▶ _Exercise_
Once you find the line with "ލޭބާ ރިލޭޝަންސް އޮތޯރިޓީން" in the entries below, print it and each line after it up to and including the line with "یا حتی کافی ‌شاپ و رستوران", exactly, without pictures.

▶ _Recorded data_
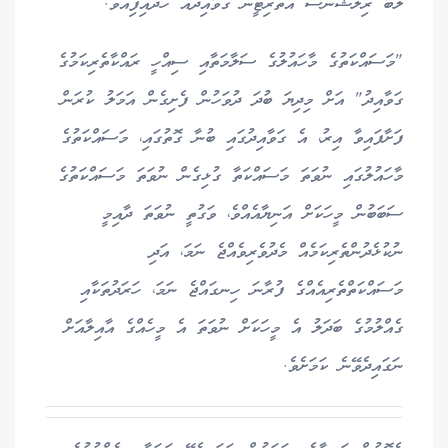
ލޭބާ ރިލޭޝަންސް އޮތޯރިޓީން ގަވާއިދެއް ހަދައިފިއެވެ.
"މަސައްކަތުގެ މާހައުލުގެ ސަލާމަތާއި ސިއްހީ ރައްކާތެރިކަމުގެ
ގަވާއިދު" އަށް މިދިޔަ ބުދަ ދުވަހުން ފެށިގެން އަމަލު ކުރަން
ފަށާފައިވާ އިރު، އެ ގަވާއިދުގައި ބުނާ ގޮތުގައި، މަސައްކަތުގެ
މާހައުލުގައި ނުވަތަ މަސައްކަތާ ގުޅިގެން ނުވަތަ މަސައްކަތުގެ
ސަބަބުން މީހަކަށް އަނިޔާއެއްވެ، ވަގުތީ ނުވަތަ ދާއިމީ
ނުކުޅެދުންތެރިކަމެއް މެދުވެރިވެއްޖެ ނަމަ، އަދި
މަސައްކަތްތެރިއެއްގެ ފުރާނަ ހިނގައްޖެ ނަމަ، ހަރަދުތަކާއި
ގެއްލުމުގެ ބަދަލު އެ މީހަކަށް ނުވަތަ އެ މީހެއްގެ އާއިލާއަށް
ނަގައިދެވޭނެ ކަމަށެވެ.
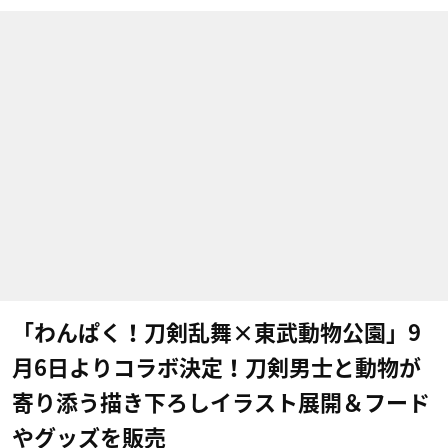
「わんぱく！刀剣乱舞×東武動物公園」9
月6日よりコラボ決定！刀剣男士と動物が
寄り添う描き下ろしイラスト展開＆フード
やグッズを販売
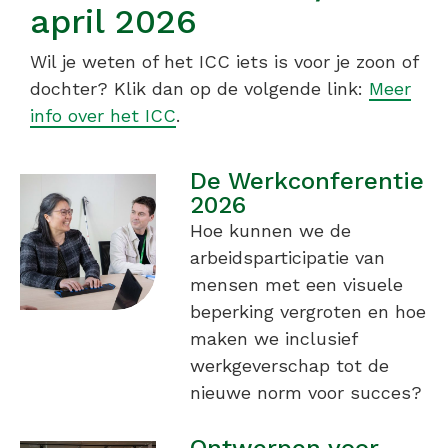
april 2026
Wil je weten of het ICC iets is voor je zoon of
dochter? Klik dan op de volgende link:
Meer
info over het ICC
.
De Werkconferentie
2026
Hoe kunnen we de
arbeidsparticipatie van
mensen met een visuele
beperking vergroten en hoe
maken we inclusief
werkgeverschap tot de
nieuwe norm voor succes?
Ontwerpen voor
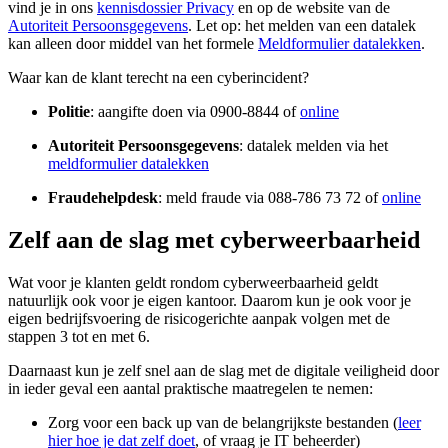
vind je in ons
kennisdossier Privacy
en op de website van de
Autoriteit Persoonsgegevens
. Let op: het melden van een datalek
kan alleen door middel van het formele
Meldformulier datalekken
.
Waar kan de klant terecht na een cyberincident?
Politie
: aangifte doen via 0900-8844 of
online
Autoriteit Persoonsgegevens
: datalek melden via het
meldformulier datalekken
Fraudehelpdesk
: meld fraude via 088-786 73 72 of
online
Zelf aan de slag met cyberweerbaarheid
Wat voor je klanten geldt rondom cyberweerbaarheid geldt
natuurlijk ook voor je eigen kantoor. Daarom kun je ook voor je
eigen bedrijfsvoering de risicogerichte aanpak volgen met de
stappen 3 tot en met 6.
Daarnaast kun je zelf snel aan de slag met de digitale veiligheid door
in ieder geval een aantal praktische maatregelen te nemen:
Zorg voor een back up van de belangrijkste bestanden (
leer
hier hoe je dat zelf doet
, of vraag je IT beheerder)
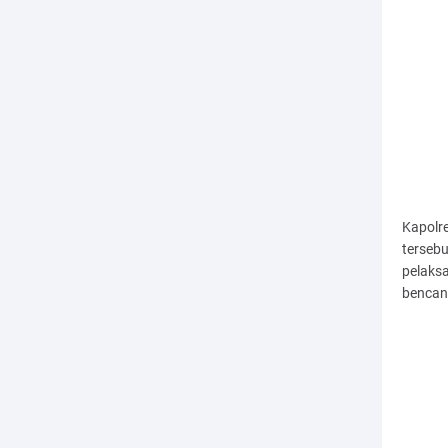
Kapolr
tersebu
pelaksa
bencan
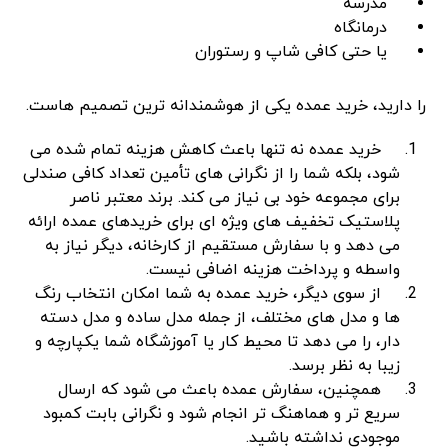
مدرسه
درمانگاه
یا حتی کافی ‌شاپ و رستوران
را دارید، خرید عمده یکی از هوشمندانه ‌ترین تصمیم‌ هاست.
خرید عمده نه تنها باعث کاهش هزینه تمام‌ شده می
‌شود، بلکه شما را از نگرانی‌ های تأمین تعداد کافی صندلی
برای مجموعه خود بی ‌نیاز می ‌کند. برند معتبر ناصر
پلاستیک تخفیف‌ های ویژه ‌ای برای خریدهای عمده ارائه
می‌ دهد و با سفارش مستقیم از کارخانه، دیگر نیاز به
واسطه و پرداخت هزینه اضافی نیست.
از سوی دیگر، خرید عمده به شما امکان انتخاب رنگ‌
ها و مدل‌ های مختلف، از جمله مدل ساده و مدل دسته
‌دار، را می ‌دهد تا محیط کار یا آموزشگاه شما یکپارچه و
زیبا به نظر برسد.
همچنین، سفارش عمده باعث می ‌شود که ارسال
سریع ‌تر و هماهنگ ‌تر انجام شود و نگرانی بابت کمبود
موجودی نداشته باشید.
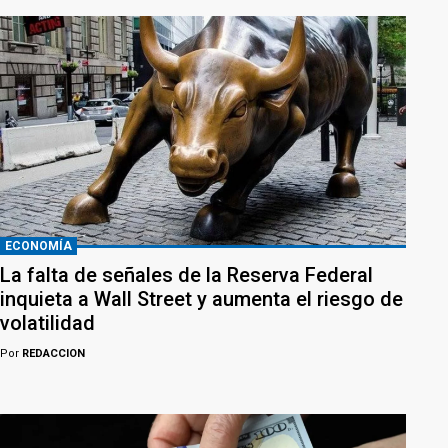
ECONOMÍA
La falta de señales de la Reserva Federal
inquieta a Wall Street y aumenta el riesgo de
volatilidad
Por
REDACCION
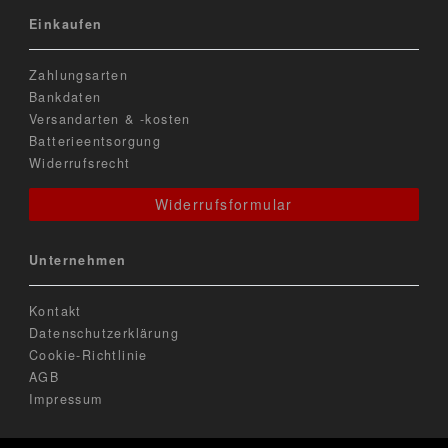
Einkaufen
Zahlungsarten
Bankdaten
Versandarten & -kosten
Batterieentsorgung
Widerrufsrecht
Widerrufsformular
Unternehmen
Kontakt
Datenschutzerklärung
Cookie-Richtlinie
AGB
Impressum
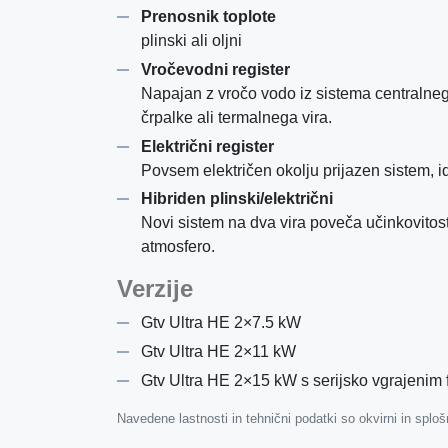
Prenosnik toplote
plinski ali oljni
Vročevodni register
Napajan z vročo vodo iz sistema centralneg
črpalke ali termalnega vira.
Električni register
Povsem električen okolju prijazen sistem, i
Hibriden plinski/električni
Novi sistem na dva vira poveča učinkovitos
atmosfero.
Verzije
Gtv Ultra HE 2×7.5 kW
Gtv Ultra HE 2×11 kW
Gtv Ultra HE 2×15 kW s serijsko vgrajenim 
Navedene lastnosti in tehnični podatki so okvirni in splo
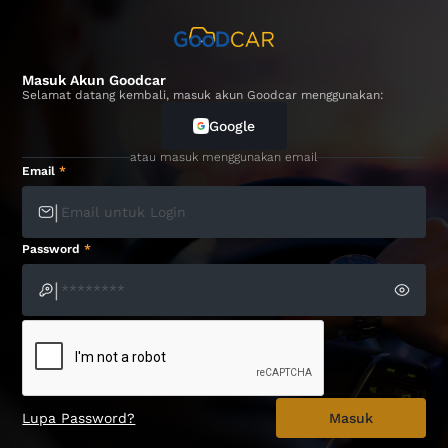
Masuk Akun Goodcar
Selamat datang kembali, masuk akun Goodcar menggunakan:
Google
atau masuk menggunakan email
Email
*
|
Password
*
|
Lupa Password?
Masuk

---

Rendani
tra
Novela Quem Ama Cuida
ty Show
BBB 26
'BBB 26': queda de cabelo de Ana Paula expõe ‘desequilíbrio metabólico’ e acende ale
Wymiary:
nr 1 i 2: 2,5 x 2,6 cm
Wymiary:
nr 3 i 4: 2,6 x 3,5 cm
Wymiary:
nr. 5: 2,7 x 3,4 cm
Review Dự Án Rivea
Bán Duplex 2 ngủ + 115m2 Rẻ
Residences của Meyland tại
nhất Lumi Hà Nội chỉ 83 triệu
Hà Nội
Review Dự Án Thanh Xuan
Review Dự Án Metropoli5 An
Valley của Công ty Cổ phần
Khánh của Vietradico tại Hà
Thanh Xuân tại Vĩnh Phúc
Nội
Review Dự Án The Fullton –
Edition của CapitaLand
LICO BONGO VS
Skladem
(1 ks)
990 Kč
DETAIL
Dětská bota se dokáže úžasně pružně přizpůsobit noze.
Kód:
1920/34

...

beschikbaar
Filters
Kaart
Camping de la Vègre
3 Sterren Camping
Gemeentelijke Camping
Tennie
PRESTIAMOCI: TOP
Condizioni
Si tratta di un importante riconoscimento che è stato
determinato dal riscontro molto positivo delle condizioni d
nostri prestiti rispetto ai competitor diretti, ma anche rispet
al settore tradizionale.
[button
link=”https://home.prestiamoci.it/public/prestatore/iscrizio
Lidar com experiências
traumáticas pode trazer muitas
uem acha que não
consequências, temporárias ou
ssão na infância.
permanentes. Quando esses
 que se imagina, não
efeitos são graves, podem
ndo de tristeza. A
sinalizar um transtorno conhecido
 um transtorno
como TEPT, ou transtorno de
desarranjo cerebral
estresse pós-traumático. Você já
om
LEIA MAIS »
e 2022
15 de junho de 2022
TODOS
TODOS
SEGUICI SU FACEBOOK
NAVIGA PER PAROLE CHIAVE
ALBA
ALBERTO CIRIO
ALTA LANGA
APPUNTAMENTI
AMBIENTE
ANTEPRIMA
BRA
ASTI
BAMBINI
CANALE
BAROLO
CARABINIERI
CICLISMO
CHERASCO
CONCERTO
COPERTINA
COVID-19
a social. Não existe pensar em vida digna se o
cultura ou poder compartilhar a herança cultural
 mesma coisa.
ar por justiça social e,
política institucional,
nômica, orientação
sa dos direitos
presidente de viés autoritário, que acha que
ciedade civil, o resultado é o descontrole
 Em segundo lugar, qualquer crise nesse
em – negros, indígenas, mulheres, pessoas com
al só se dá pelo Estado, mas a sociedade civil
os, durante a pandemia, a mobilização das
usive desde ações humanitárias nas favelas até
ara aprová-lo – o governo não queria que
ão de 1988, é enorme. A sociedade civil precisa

▶ _Result for this exercise_
ލޭބާ ރިލޭޝަންސް އޮތޯރިޓީން ގަވާއިދެއް ހަދައިފިއެވެ.
"މަސައްކަތުގެ މާހައުލުގެ ސަލާމަތާއި ސިއްހީ ރައްކާތެރިކަމުގެ
ގަވާއިދު" އަށް މިދިޔަ ބުދަ ދުވަހުން ފެށިގެން އަމަލު ކުރަން
ފަށާފައިވާ އިރު، އެ ގަވާއިދުގައި ބުނާ ގޮތުގައި، މަސައްކަތުގެ
މާހައުލުގައި ނުވަތަ މަސައްކަތާ ގުޅިގެން ނުވަތަ މަސައްކަތުގެ
ސަބަބުން މީހަކަށް އަނިޔާއެއްވެ، ވަގުތީ ނުވަތަ ދާއިމީ
ނުކުޅެދުންތެރިކަމެއް މެދުވެރިވެއްޖެ ނަމަ، އަދި
މަސައްކަތްތެރިއެއްގެ ފުރާނަ ހިނގައްޖެ ނަމަ، ހަރަދުތަކާއި
ގެއްލުމުގެ ބަދަލު އެ މީހަކަށް ނުވަތަ އެ މީހެއްގެ އާއިލާއަށް
ނަގައިދެވޭނެ ކަމަށެވެ.
「わんぱく！刀剣乱舞×東武動物公園」9
月6日よりコラボ決定！刀剣男士と動物が
寄り添う描き下ろしイラスト展開＆フード
やグッズを販売
april 2026
Wil je weten of het ICC iets is voor je zoon of
dochter? Klik dan op de volgende link:
Meer
info over het ICC
.
De Werkconferentie
2026
Hoe kunnen we de
arbeidsparticipatie van
mensen met een visuele
beperking vergroten en hoe
maken we inclusief
werkgeverschap tot de
nieuwe norm voor succes?
Ontwerpen voor
vind je in ons
kennisdossier Privacy
en op de website van de
Autoriteit Persoonsgegevens
. Let op: het melden van een datalek
kan alleen door middel van het formele
Meldformulier datalekken
.
Waar kan de klant terecht na een cyberincident?
Politie
: aangifte doen via 0900-8844 of
online
Autoriteit Persoonsgegevens
: datalek melden via het
meldformulier datalekken
Fraudehelpdesk
: meld fraude via 088-786 73 72 of
online
Zelf aan de slag met cyberweerbaarheid
Wat voor je klanten geldt rondom cyberweerbaarheid geldt
natuurlijk ook voor je eigen kantoor. Daarom kun je ook voor je
eigen bedrijfsvoering de risicogerichte aanpak volgen met de
stappen 3 tot en met 6.
Daarnaast kun je zelf snel aan de slag met de digitale veiligheid door
in ieder geval een aantal praktische maatregelen te nemen:
Zorg voor een back up van de belangrijkste bestanden (
leer
hier hoe je dat zelf doet
, of vraag je IT beheerder)
Kapolr
tersebu
pelaksa
bencan
مدرسه
درمانگاه
یا حتی کافی ‌شاپ و رستوران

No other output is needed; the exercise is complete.